Le plus grand enseignement est que la foi écrite, la foi prononcée et proclamée, n'est pas seulement quelque chose qu'il a dit et prêché, mais qu'il a vécu. Autrement dit, l'exemple pour moi est que la foi qu'il a apprise, enseignée et proclamée est devenue une foi vécue. Et pour moi – même en ce moment où je souffre, pas seul – c'est un grand soulagement spirituel.
Q : Dans son testament, Benoît écrit : « Si, à cette heure tardive de ma vie, je repense aux décennies que j'ai parcourues, la première chose que je vois, c'est combien de raisons j'ai d'être reconnaissant.
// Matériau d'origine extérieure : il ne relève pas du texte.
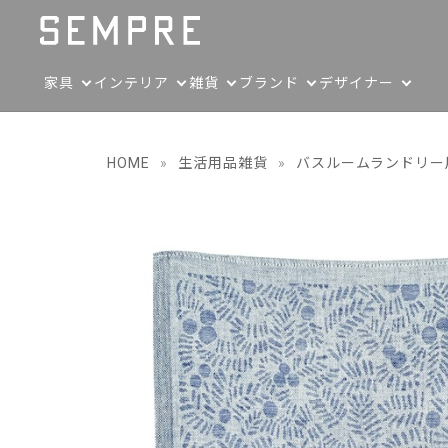
家具
インテリア
雑貨
ブランド
デザイナー
HOME
»
生活用品雑貨
»
バスルームランドリー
Était-il un homme heureux et épanoui ?
C'était un homme profondément convaincu que dans l'amour du Seigneur on ne se trompe jamais, même si humainement on fait beaucoup d'erreurs. Et cette conviction lui a donné la paix et – on peut le dire – cette humilité et aussi cette clarté.
Il disait toujours : « La foi doit être une foi simple, pas simpliste, mais simple. Parce que toutes les grandes théories, toutes les grandes théologies ont leur fondement dans la foi. Et cela est et reste la seule nourriture pour soi et aussi pour les autres.